On 2024/11/14 14:06, 解 咏梅 wrote:
Let analyze it case by case:P

say cgroup A has 3 tasks: task A, task B, task C

1) assign taskA's slice to 0.1 ms, task B, tack C, task C all have the default slice (0.75ms)

2) task A is picked by __schedule as next task, because task A is still on rq,
so the cfs_rq hierarchical doesn't have to change cfs_rq's min_slice, it will report it to the root cgroup

3) task A is preempted by other task, it's still runnable. it will be requeued cgroup A's cfs_rq. similar as case 2

4) task A is preempted since it's blocked, task A's se will be retained in cgroup A's cfs_rq until it reach 0-lag state.
4.1 before 0-lag, I guess it's similar as case 2
the logic is based on cfs_rq's avg_runtime, it supposed task A won't be pick as next task before it reach 0-lag state.
If my understanding is wrong, pls correct me. Thanks.
4.2 After it reached 0-lag state, If it's picked by pick_task_fair, it will be removed from cgroup A cfs_rq ultimately.
pick_next_entity->dequeue_entities(DEQUEUE_SLEEP | DEQUEUE_DELAYED)->__dequeue_entity (taskA)
so, cgroup A's cfs_rq min_slice will be re-calculated. So the cfs_rq hierarchical will modify their own min_slice bottom up.
4.3 After it reached 0-lag state, it will waked up. Because, the current __schedule() split the path for block/sleep from migration path. only migration path will call deactivate. so p->on_rq is still 1, ttwu_runnable will work for it to just call requeue_delayed_entity. similar as case 2

I think only case 1 has such problem.

Regards,
Yongmei.


I think you misunderstood the case. We're not talking about the DELAY_DEQUEUE feature. We're simply talking about enqueue(waking up) and dequeue(sleeping).
For convenience, let's turn DELAY_DEQUEUE off.
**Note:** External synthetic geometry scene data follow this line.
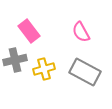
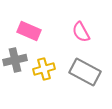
pink rectangle: rotated 30 degrees counterclockwise
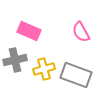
gray rectangle: moved 9 px left, 3 px down; rotated 8 degrees counterclockwise
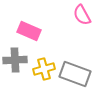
pink semicircle: moved 1 px right, 17 px up
gray cross: rotated 10 degrees clockwise
gray rectangle: moved 1 px left, 1 px up
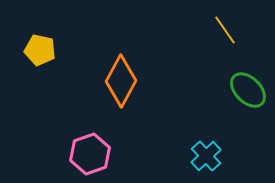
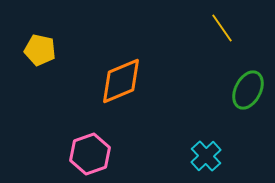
yellow line: moved 3 px left, 2 px up
orange diamond: rotated 39 degrees clockwise
green ellipse: rotated 72 degrees clockwise
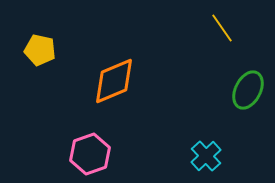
orange diamond: moved 7 px left
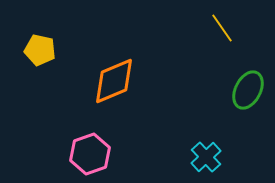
cyan cross: moved 1 px down
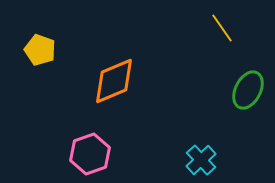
yellow pentagon: rotated 8 degrees clockwise
cyan cross: moved 5 px left, 3 px down
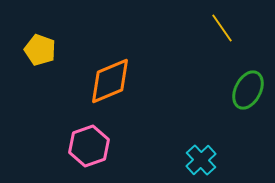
orange diamond: moved 4 px left
pink hexagon: moved 1 px left, 8 px up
Consider the following cgroup hierarchy on one cpu:


root_cgroup
|
------------------------
| |
cgroup_A(curr) other_cgroups...
|
--------------
| |
any_se(curr) cgroup_B(runnable)
|
------------
| |
task_A(sleep) task_B(runnable)

Assume task_A has a smaller slice(0.1ms) and all other tasks have default slice(0.75ms).

Because task_A is sleeping, it is not actually on the tree.

Now task_A is woken up. It is enqueued to cgroup_B. So slice of cgroup_B is updated to 0.1ms. This is ok.

However, Since cgroup_B is already on_rq, it cannot be "enqueued" again to cgroup_A. The code is running to the bottom half.(the second for_each_sched_entity loop in enqueue_task_fair)

So the slice of cgroup_A is not updated. It is still 0.75ms.

Thanks.